Strategies to combat financial crime today are, in many ways, similar to the approaches employed by financial institutions when digital payments were first introduced years ago. Predictive analytics have long been a powerful weapon in the fight against criminals, and variations of other financial crime fighting techniques – behaviour monitoring, network analysis, pattern recognition and profiling – have been key components of banks’ fraud detection strategies for decades. But today, Big Data is changing the game. 

While banks have been employing these strategies for decades, what Big Data has done is to enable banks to deploy real-time analytics on a massive scale to meet these growing threats. Big Data analytics systems can also integrate data from external sources, helping to create a much bigger picture of the customer and their behavior. Financial fraudsters are becoming increasingly sophisticated and daring, raising the potential for serious disruption to the entire financial system. Financial institutions must have effective, real-time crime detection analytics in place. 

The Defence Strategy 

To meet the financial crime risks that could accompany real-time payments, institutions must implement a financial crime risk management strategy that employs a multi-faceted analytic approach to detecting and mitigating financial crime. A range of techniques are used to detect financial crime but the core of any analytics system is built around behavioural profiling. By profiling and tracking the behaviour of an individual account from initial client onboarding, through to transaction monitoring and customer management, it becomes possible to detect unusual account activity. A combination of behavioural profiling, real-time detection scenarios and predictive analytics provides the most accurate results.

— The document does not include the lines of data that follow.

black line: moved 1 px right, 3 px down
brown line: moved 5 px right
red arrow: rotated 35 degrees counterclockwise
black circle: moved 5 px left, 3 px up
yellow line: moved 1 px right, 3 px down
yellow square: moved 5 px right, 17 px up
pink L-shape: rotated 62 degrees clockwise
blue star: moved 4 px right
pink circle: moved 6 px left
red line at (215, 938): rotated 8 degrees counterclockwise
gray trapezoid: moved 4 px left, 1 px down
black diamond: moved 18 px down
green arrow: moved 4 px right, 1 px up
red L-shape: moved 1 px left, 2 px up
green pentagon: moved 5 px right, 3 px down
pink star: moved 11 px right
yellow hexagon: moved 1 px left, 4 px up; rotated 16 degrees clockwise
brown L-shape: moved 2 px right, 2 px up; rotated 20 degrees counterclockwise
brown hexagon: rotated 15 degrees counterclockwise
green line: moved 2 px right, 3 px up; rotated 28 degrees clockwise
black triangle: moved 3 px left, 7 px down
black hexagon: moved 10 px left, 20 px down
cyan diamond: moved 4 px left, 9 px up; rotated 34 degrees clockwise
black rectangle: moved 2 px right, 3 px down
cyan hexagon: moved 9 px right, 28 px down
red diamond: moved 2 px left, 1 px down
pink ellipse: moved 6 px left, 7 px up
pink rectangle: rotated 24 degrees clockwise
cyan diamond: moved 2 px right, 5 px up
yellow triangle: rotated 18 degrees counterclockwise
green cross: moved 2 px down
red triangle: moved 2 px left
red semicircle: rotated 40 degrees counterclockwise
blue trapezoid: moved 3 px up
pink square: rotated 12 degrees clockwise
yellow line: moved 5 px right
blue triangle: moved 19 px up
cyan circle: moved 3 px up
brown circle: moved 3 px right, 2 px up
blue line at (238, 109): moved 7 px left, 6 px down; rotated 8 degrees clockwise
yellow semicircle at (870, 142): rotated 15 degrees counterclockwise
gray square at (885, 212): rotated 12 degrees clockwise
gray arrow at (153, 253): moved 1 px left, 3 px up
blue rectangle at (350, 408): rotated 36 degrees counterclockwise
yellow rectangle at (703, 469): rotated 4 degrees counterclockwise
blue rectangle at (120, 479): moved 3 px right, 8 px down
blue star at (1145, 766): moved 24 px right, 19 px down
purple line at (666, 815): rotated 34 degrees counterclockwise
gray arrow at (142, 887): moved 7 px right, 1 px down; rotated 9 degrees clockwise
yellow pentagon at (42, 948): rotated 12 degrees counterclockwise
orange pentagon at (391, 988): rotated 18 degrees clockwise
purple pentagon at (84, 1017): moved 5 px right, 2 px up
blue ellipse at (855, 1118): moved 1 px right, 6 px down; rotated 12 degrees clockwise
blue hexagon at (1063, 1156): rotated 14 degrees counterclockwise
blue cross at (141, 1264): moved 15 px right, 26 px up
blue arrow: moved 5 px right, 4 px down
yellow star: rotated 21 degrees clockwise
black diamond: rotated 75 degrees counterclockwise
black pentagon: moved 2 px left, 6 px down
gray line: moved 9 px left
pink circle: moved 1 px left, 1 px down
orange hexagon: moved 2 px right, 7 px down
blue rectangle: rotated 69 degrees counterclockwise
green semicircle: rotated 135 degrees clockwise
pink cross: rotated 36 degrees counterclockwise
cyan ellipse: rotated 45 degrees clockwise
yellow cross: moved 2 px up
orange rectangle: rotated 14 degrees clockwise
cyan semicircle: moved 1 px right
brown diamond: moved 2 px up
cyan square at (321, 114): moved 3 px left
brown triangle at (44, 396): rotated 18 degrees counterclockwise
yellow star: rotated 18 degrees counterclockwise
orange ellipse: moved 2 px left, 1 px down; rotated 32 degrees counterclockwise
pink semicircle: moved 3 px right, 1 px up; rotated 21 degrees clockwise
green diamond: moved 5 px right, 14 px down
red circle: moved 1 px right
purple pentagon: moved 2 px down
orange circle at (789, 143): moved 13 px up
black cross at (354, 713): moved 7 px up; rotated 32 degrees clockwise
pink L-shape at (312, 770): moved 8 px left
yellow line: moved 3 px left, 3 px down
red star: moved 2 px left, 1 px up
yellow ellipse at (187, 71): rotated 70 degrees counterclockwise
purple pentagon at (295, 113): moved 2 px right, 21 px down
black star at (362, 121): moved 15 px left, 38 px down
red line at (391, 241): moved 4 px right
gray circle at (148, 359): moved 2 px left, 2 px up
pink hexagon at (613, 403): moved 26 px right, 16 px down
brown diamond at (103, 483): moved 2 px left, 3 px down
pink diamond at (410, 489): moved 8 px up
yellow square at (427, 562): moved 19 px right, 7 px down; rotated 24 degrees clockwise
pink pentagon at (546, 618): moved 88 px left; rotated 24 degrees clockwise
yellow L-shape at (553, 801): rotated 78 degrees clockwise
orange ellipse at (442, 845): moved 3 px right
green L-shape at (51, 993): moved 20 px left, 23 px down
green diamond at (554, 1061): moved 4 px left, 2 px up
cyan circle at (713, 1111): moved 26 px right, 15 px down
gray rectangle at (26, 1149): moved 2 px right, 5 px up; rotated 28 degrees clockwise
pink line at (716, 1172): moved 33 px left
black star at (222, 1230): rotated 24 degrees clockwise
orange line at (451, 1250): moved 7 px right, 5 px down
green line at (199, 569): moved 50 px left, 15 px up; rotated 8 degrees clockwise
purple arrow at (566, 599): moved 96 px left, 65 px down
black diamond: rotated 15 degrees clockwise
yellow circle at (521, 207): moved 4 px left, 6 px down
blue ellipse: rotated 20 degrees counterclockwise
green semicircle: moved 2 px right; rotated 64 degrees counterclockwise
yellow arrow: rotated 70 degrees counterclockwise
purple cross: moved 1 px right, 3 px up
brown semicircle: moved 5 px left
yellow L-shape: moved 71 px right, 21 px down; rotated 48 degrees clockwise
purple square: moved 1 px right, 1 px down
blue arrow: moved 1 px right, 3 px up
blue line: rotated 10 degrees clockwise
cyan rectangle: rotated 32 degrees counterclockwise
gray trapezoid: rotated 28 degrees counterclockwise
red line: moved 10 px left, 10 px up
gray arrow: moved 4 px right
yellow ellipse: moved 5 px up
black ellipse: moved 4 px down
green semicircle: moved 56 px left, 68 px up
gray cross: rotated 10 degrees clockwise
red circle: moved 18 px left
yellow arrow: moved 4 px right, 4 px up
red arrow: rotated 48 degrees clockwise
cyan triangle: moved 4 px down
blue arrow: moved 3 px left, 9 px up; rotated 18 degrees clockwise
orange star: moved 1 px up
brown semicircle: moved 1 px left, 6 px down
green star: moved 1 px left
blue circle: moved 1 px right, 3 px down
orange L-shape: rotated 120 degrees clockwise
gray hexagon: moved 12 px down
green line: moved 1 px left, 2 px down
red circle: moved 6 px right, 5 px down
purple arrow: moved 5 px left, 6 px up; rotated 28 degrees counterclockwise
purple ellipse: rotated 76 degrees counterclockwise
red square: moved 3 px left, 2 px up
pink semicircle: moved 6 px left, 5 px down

Big Data enables financial institutions to provide these services on a scale that simply wasn’t possible even five years ago. 

The stage at which an institutions’ fraud prevention and detection systems will flag a transaction as potentially fraudulent depends on the risk profile of the individual or organisation involved and the defences that financial institutions have in place at any point in time need to be flexible enough to react to evolving typologies of financial crime. Such rapid change requires technologies, models and solutions that can be focused on preventing specific fraud attacks. What’s more, financial institutions must be empowered to effect this change themselves based on their changing risk exposure. 

Financial institutions must be able to demonstrate to their customers and shareholders that they can manage the risks arising from payments fraud and other types of financial crime. They must be able to demonstrate to customers that they have adequate safeguards in place to protect both confidential information and financial assets. They must also be able to demonstrate to regulators that they have robust systems in place to prevent financial crime. Big Data analytics tools which combine behavioural profiling, real-time detection scenarios and predictive analytics are fast becoming the industry standard, enabling banks that employ these tools to make informed and accurate decisions quickly and flexibly.